TASK TO COMPLETE:
Report every line below that has the string "Education" in it.

INFORMATION SHOWN:
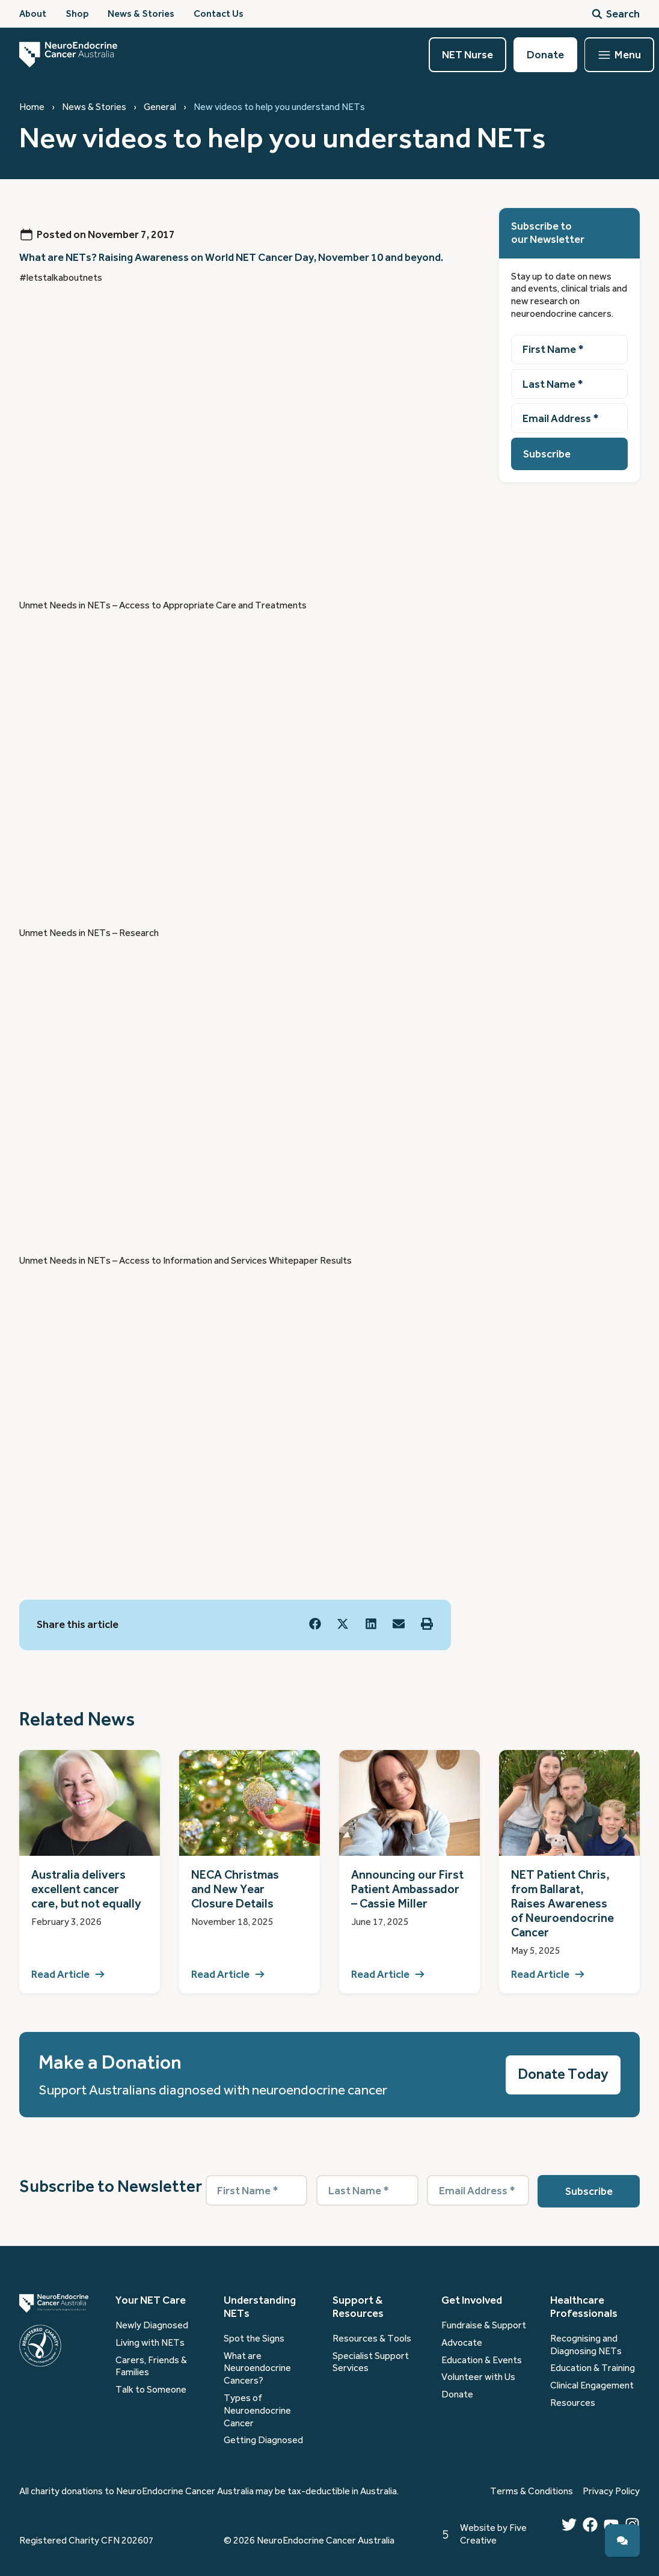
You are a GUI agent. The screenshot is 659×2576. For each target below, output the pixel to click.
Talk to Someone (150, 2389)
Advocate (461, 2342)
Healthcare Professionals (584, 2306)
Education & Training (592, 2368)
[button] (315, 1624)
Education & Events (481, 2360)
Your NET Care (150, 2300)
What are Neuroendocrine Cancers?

ANSWER BOX:
Education & Training (592, 2368)
Education & Events (481, 2360)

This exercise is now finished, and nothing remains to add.